To represent with a number
Not afraid to mention, in fact, the computer only understand the numbers. But the following may not be so obvious--because computers only understand numbers, they need to map numeric values to corresponding characters in some form, so that text can be displayed. This is the mapping (or character set) that allows the computer to understand the text. For example, for this mapping, the early desktops used ASCII. When a computer that uses ASCII stores numbers 72, 101, 108, and 112, it knows that the word "help" is displayed, because in ASCII, the number 72 is the value of H, 101 is the value of E, 108 is the value of L, and 112 is the value of P. But if this computer is an early IBM mainframe (it uses EBCDIC instead of ASCII), the word "help" will be represented by numbers 200, 133, 147, and 151.
Basic knowledge of character sets
When migrating to the Java language, there are three classes in the Java.nio.charset package that help with this mapping: CharSet, Charsetencoder, and Charsetdecoder. These classes work together so that you can take a mapping and then convert it to another mapping. When converting from another mapping to Java mapping (Unicode), you can use a decoder (decoder). Then, if you need to convert from Java Mapping (Unicode) to another mapping (or back to the original mapping), you can use the Encoder (encoder). You cannot convert directly between two non-Unicode formats with the Java.nio.charset package, but you can convert between the two non-Unicode formats in an intermediate Unicode format.

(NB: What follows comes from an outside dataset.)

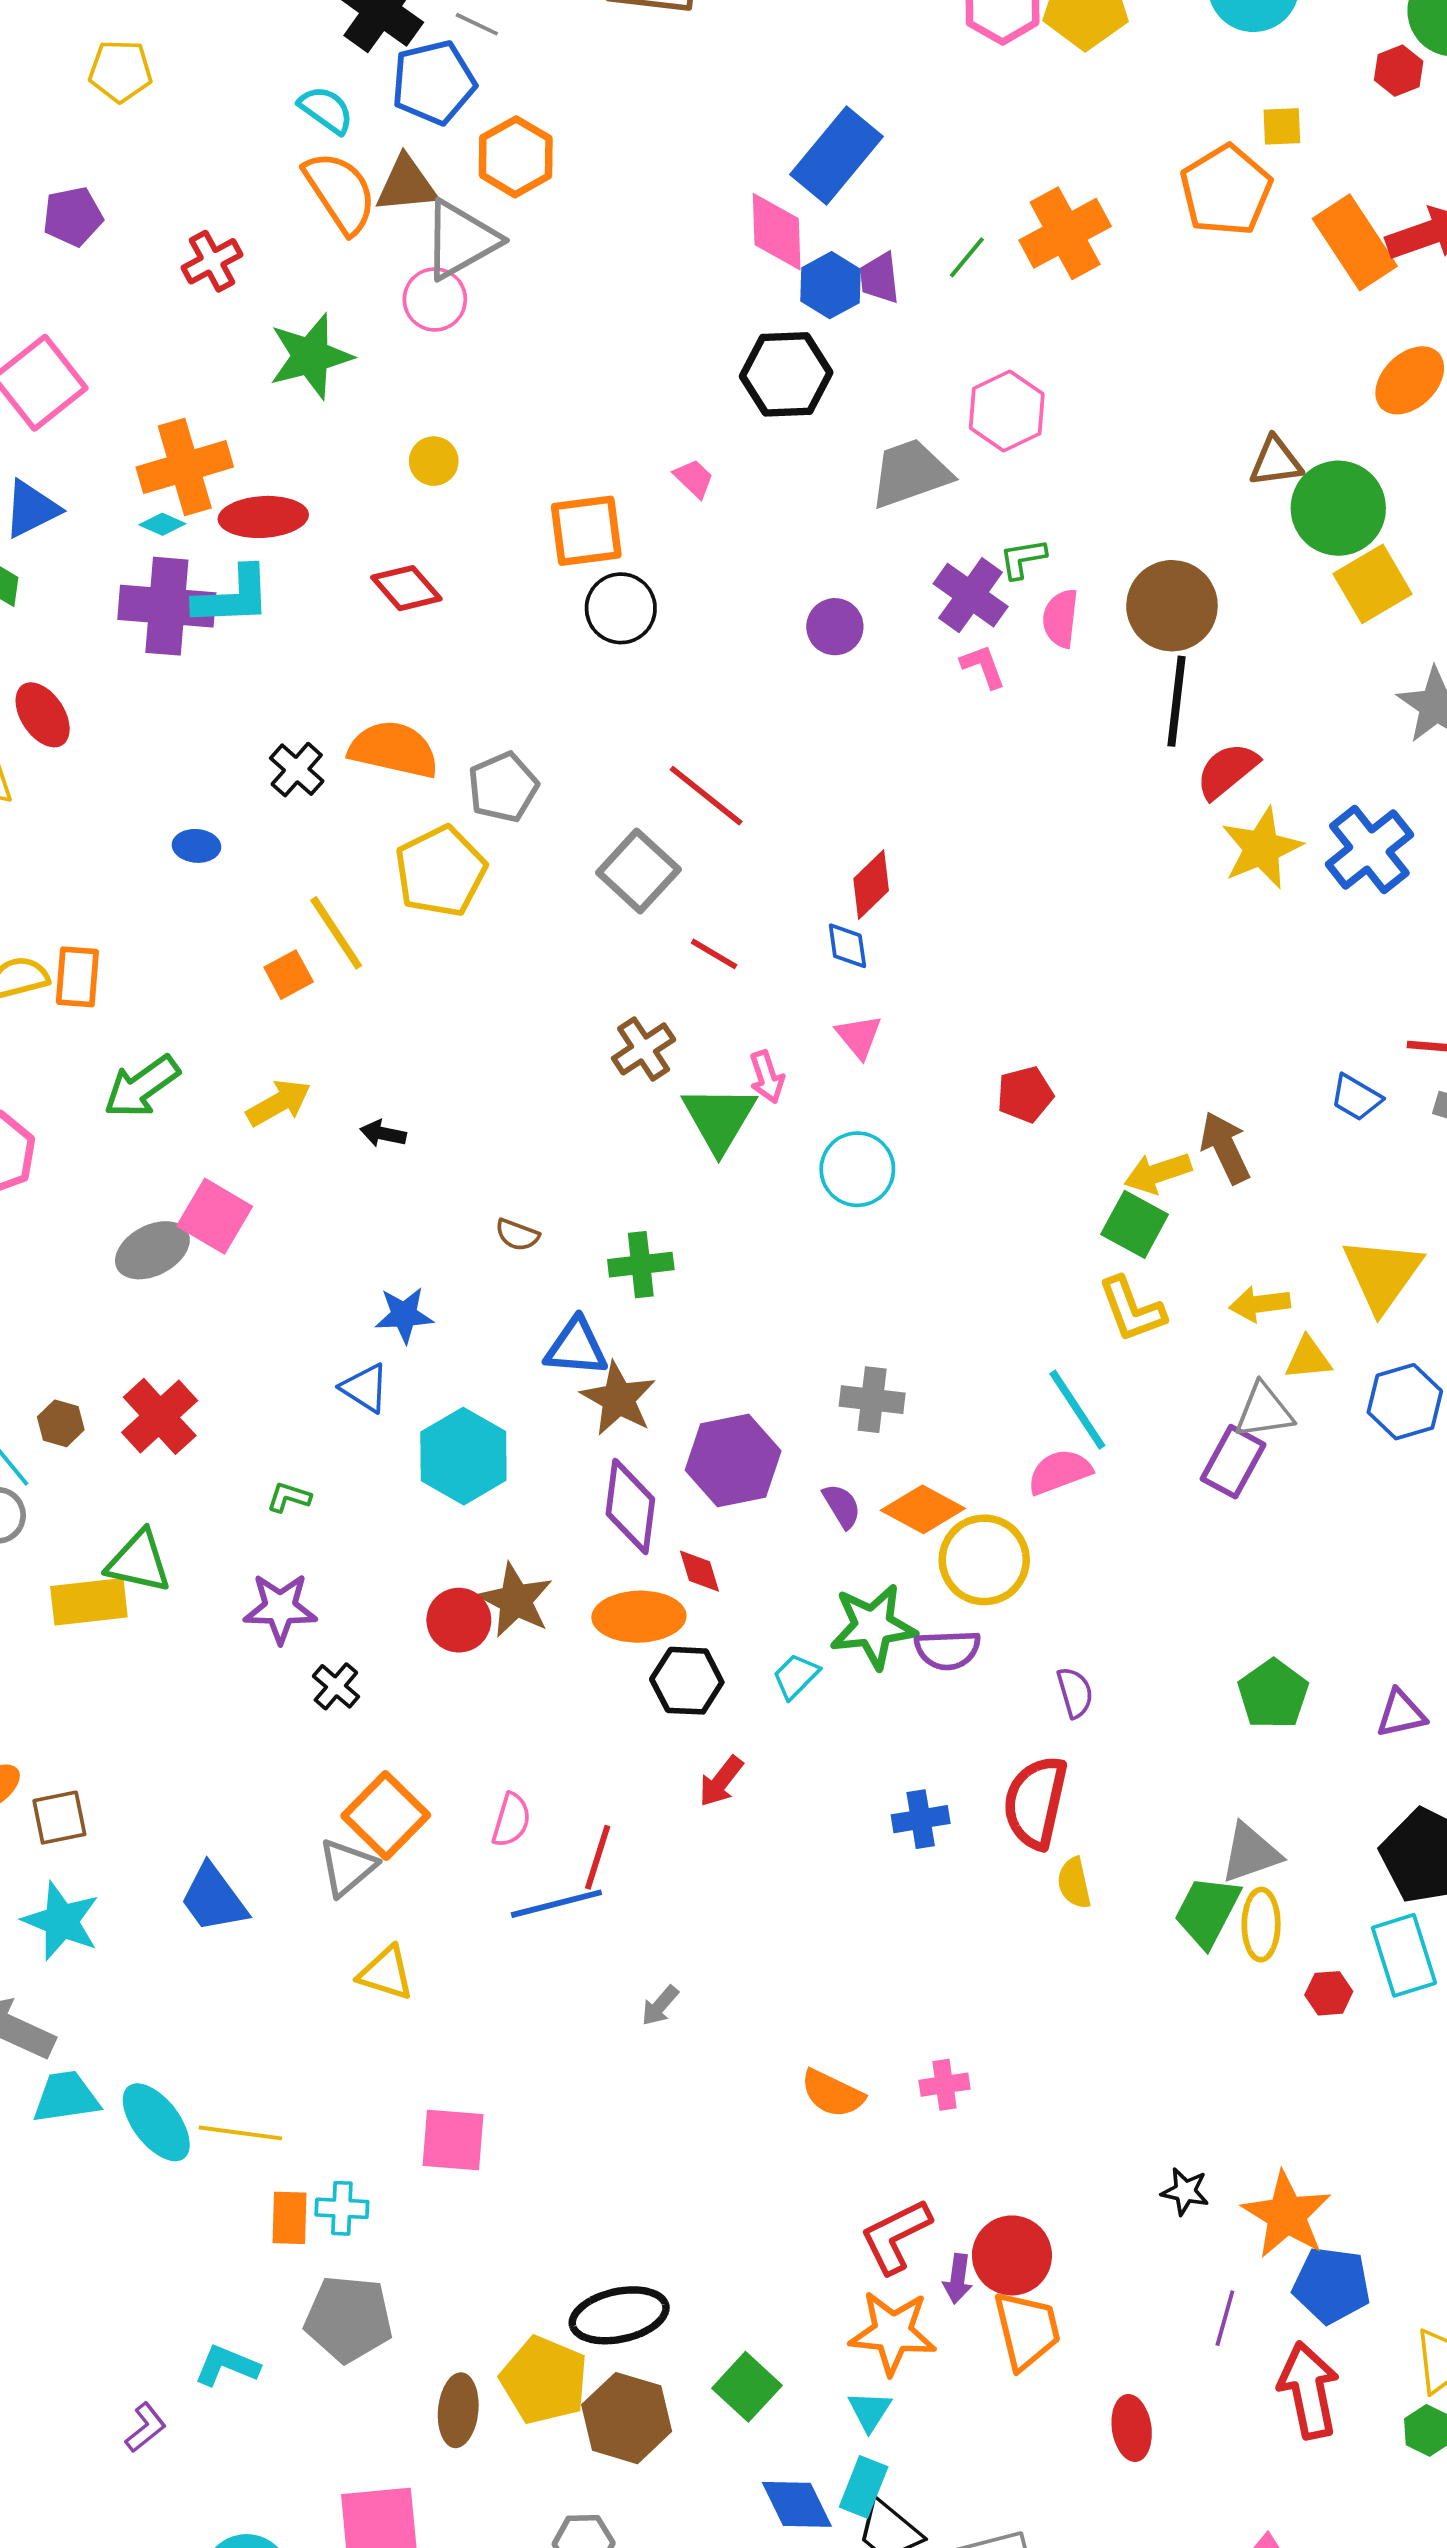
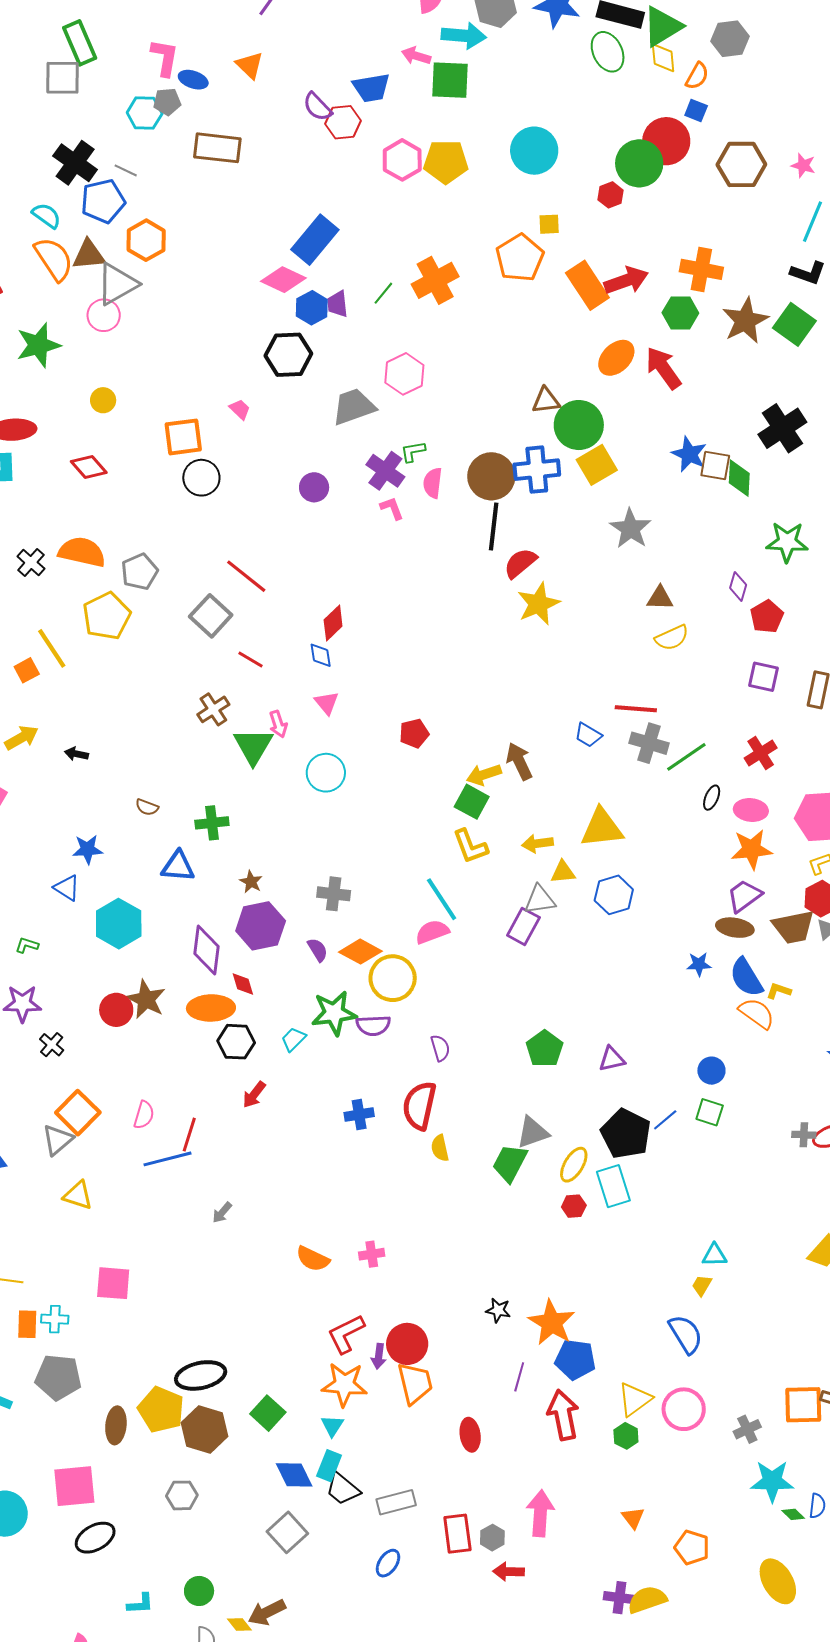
pink diamond: (777, 232) -> (283, 280), turned -63
blue cross: (1369, 850) -> (537, 470), moved, turned 33
yellow triangle: (1382, 1274) -> (602, 828), turned 48
brown star: (618, 1399) -> (251, 882), moved, size x0.6
yellow ellipse: (1261, 1925) -> (574, 1165), moved, turned 30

Before you can get a decoder or encoder, you need to get the Charset for a particular mapping. For example, Us-ascii is the name of the mapping for the 7-bit ASCII character set. You simply pass the name to the Charset forname () method as follows:
Charset charset =
Charset.forName("US-ASCII");
Once you have the Charset, simply request Charsetdecoder and Charsetencoder as follows:
CharsetDecoder decoder =
charset.newDecoder();
CharsetEncoder encoder =
charset.newEncoder();
With decoders and encoders, you can convert between different character sets, as follows:
ByteBuffer bytes = ...;
CharBuffer chars = decoder.decode(bytes);
bytes = encoder.encode(chars);
Of course, if you are unsure which character sets are available, you will need to use the following statement to ask:
SortedMap map =
Charset.availableCharsets();
You will then use a specific decoder to convert the external bytes to internal characters. Then, if you need to send the data to the Java code, you will use the encoder to convert the internal characters to external bytes. As to which specific character sets are available, your runtime will determine the entire character set. However, each Java programming implementation must support the following encodings:
Us-ascii:7 bit ASCII
Iso-8859-1:iso Latin alphabet
Utf-8:8 bit UCS conversion format
Utf-16be:16 bit UCS conversion format, large Mantissa method byte order
Utf-16le:16 bit UCS conversion format, small Mantissa method byte order
Utf-16:16 bit UCS conversion format, byte order identified by Mark (marker)
Then, different platforms may support additional character sets specific to the platform (for example, on a Windows platform, you will find that it supports the Windows-1252 character set). If you need to support other character sets, you can create your own character set. See the Charsetprovider API in the JAVA.NIO.CHARSET.SPI package.